Task directions
Once you find the line containing "Rollen-Kugellager" in the data below, copy it and each following line exactly, up to and including the line containing "Einzelkristalliner Diamant", and nothing else.

Extracted page text data
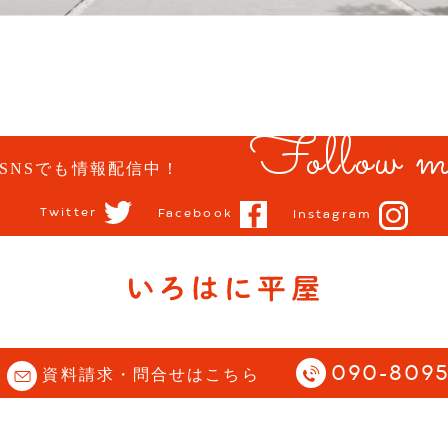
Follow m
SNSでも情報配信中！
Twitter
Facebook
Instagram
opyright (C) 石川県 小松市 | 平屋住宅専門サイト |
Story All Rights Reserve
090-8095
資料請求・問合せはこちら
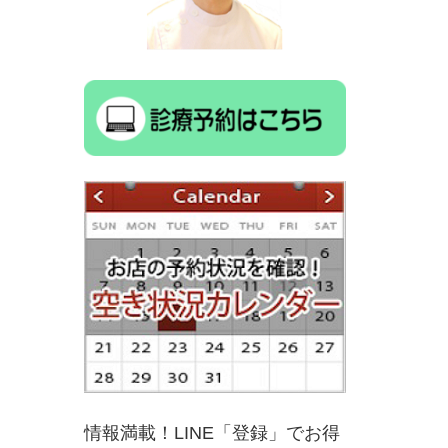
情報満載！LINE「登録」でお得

...

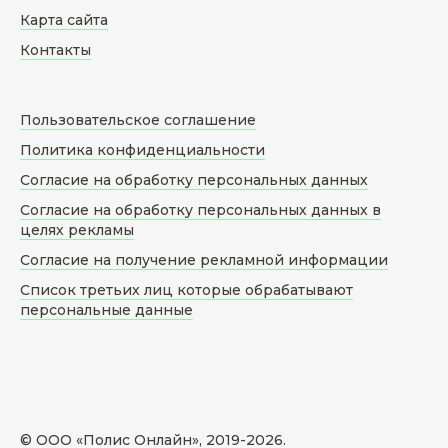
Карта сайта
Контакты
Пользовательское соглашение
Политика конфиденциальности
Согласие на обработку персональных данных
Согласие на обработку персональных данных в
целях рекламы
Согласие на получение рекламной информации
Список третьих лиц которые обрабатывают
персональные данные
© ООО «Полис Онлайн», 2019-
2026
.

--

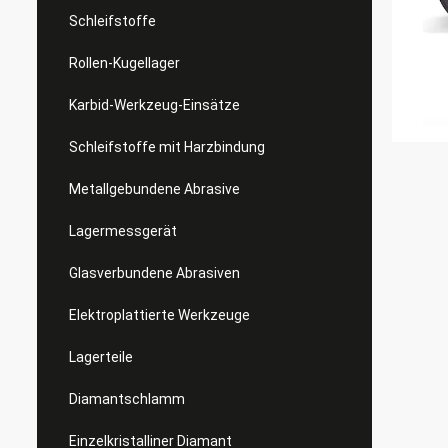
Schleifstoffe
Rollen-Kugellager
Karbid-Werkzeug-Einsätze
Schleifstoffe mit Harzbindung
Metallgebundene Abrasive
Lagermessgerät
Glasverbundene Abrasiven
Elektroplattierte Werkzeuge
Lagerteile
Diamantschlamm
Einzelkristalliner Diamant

Response to the task
Rollen-Kugellager
Karbid-Werkzeug-Einsätze
Schleifstoffe mit Harzbindung
Metallgebundene Abrasive
Lagermessgerät
Glasverbundene Abrasiven
Elektroplattierte Werkzeuge
Lagerteile
Diamantschlamm
Einzelkristalliner Diamant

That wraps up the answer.